_Stored data entries_
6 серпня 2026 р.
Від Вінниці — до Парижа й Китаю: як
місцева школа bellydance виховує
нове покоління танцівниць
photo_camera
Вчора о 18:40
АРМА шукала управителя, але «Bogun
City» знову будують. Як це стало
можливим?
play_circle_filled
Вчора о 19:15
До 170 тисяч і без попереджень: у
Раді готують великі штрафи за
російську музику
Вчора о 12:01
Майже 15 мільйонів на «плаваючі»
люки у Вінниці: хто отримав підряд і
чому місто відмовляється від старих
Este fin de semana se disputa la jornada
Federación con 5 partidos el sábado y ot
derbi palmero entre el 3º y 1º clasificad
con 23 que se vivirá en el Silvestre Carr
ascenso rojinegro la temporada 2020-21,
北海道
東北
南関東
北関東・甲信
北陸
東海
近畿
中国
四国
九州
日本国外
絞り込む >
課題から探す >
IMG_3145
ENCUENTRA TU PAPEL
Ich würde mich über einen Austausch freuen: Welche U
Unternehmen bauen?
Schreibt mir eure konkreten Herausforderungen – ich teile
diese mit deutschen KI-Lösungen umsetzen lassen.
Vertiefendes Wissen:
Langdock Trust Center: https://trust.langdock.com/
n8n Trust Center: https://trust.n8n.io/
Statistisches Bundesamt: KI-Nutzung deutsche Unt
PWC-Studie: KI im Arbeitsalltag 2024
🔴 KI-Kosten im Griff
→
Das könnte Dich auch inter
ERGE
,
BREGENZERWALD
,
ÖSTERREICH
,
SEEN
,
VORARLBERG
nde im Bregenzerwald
* * *
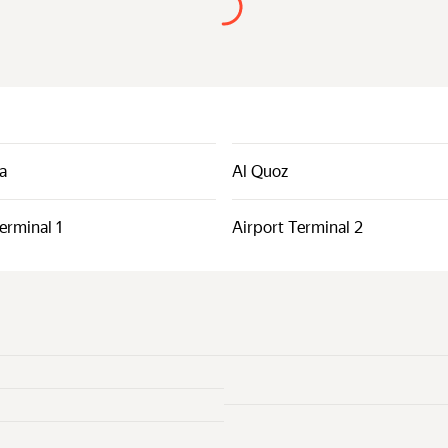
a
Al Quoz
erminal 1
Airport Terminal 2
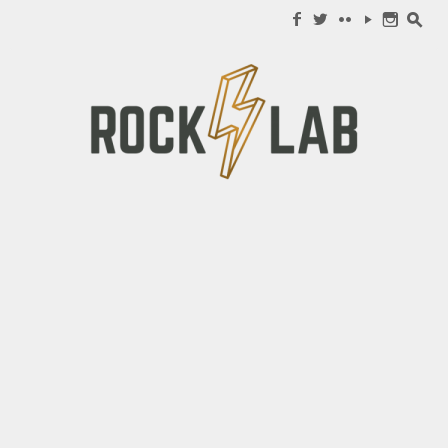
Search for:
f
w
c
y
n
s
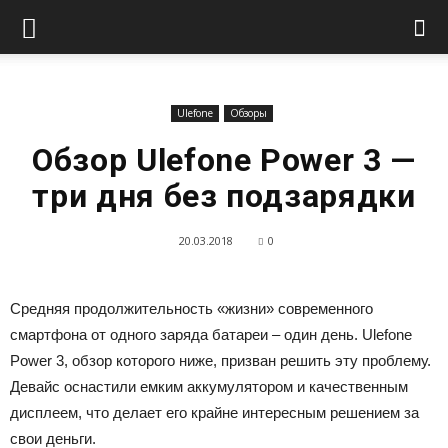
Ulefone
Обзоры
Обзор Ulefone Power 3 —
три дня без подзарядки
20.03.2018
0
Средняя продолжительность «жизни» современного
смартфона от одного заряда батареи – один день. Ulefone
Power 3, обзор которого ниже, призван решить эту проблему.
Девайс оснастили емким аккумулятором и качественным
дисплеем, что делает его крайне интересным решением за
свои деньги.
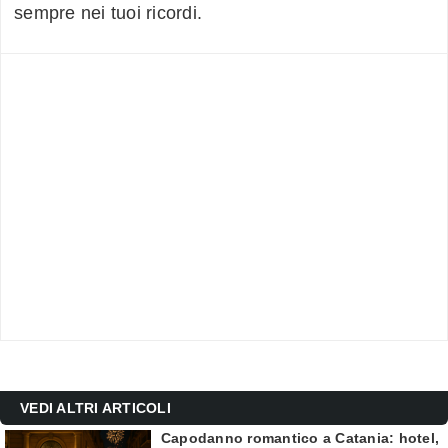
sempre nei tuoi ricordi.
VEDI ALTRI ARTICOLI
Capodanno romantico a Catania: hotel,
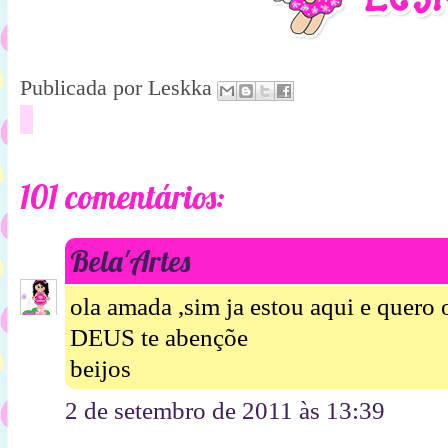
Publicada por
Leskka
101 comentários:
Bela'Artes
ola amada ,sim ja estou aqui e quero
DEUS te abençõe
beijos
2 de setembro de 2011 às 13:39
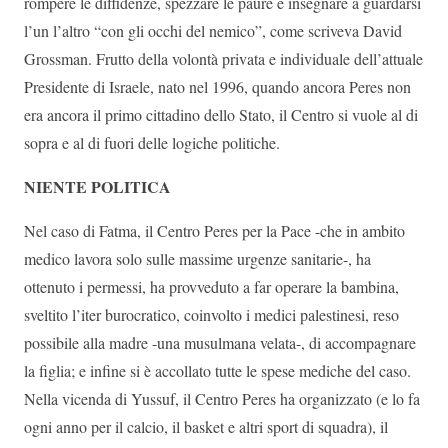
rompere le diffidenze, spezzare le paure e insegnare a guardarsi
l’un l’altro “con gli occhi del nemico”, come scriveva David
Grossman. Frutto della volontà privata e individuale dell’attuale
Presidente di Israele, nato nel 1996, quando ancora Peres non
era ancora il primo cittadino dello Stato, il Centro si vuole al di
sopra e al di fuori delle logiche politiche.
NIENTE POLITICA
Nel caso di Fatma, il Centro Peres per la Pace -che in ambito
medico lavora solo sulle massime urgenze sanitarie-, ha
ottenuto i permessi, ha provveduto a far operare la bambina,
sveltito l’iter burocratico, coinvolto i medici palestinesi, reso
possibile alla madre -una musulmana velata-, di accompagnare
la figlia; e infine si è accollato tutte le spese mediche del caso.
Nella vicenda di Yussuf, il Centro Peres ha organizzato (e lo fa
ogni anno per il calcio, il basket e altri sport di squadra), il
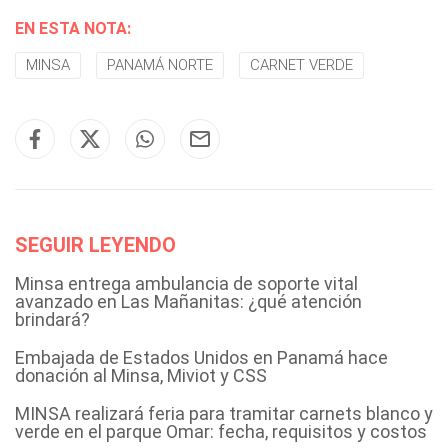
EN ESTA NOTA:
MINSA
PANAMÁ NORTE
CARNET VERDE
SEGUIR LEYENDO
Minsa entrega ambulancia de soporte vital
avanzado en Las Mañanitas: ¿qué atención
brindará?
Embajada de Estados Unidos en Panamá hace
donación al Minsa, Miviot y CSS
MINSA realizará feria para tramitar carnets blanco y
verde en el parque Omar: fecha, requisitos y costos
...
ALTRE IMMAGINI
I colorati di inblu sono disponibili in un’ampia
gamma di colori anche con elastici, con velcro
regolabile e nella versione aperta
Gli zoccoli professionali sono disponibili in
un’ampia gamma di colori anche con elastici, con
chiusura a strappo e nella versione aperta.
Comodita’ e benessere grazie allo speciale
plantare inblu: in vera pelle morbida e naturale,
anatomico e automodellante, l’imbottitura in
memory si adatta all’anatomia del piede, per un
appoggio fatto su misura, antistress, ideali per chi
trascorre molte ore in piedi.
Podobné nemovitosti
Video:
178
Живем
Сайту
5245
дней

_Problem details_
Beginning with the line that has "6 серпня 2026 р." and ending with the line that has "чому місто відмовляється від старих", set down the lines above exactly and include no others.

_Output of the exercise_
6 серпня 2026 р.
Від Вінниці — до Парижа й Китаю: як
місцева школа bellydance виховує
нове покоління танцівниць
photo_camera
Вчора о 18:40
АРМА шукала управителя, але «Bogun
City» знову будують. Як це стало
можливим?
play_circle_filled
Вчора о 19:15
До 170 тисяч і без попереджень: у
Раді готують великі штрафи за
російську музику
Вчора о 12:01
Майже 15 мільйонів на «плаваючі»
люки у Вінниці: хто отримав підряд і
чому місто відмовляється від старих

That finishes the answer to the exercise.